AN INCONVENIENT SEQUEL TRUTH TO POWER

An Inconvenient Sequel

Peter: If An Inconvenient Truth was an eye-opening disaster movie, then An Inconvenient Sequel: Truth To Power is the heartbreaking post-apocalyptic follow-up. It is equal parts depressing, infuriating, inspiring and stressful. But the film isn't without a tinge of hope. You can read my full Inconvenient Sequel review here.

Ethan: Another wake-up call for climate change deniers who keep hitting the snooze button. Al Gore's passion is undeniable, and he really gets worked up this time rather than trying to tell us delicately about this issue that isn't just about saving the planet, but saving lives and helping developing nations.

band aid

Band Aid

Peter: A sweet heartfelt film about the psychology of a troubled relationship and the attempt to start a band to save it. My only complaint is that I wish there were more songs in this film.

Ethan: A strong directorial debut by Zoe Lister-Jones, who also turns in an outstanding lead performance alongside the charismatic Adam Pally. Some great songs and a hilarious supporting turn by Fred Armisen.

Beatriz at Dinner

Beatriz at Dinner

Angie: I couldn't quite get into the rhythm of Beatriz at Dinner, which mixes drama, satire, and sociopolitical commentary. But it's hard to ignore how depressingly relevant it is. Salma Hayek plays an odd but idealistic healer who grows increasingly agitated over the course of a dinner party, with particular fury directed at a Trumpish developer played by John Lithgow.

Before I Fall

Before I Fall

Peter: I enjoyed the second half of Before I Fall way more than the first. The premise is basically Groundhog Day meets a drama version of Mean Girls. But unlike in that teen classic, it's hard to like any of the main characters in this movie, and the time loop beats don't stray far from the formula we've seen before. The ending is mind-blowingly stupid.

Angie: Zoey Deutch is going to be a big, big star. I've said it before and I believe it more than ever after Before I Fall. But she probably deserved better than this tepid material. The premise seems half-baked (the ending is especially silly), with thinly drawn characters who never transcend their stereotypes and groanworthy plot beats we can see coming from a mile away.

Berlin Syndrome

Berlin Syndrome

Angie: Berlin Syndrome takes a while to build, but eventually adds up to a tense captive drama that digs deep into the uncomfortable psychological dynamic between abductor and abductee. Teresa Palmer is compelling at Clare, adeptly cycling through her character's shifting mindsets, and Max Riemelt is frighteningly good at weaponizing his charisma. I just wish I'd seen this one under better circumstances. Read my full Berlin Syndrome review.

bitch

Bitch

Peter: I saw over a dozen films at this year's Sundance and Bitch was by far the worst. The film follows a wife who has a psychotic break and begins to believe she is a dog. The description is far more entertaining than the movie, which just has so many annoying cracks in it. Jason Ritter and Jaime King are both good in this movie, but they are not enough to save this premise.
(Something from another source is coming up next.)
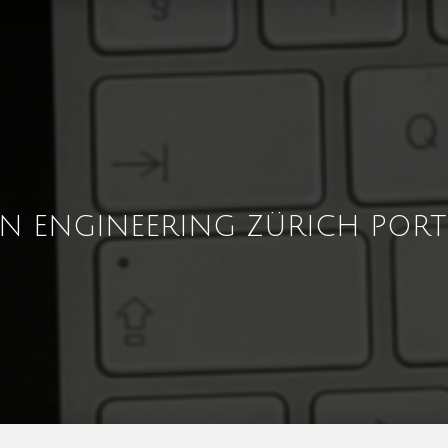
GN ENGINEERING ZÜRICH PORT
Angie: I'll say this: I was never bored. But I don't know that I was ever that enthralled, either. The attention-grabbing premise — an unhappy housewife starts to think she's a dog — turns out to be just a catalyst for an overfamiliar tale of a workaholic man who learns to value his family, and the tone veers all over the place without ever settling into anything all that interesting.

Brigsby Bear Review

Brigsby Bear

Peter: Produced by the Lonely Island crew and Phil Lord and Chris Miller, this film is hilarious, full of heart, and unlike anything you've ever seen. A story about the healing power of storytelling and the wonder of filmmaking.

Ethan: A wonderful movie about the power of storytelling. A truly original story with a fake children's TV series at the center that you wish was real. This feels like the movie Kyle Mooney was born to make, full of charm, hysterical comedy, and cinematic magic. Fans of Mark Hamill's voice work will love what he gets to do in this movie too. Read my full Brigsby Bear review here.

Call Me By Your Name

Call Me By Your Name

Angie: An exquisite tale of sexual awakening and first love, Call Me By Your Name has stayed with me like a late-summer sunburn. Luca Guadagnino demonstrates once again that there are few directors as sensual as he is — you can practically smell the peach trees in the breeze and feel the sweat drying on your skin. Timothée Chalamet gives a star-is-born performance as Elio, all the way through the tremendous final shot. Read my full review of Call Me By Your Name.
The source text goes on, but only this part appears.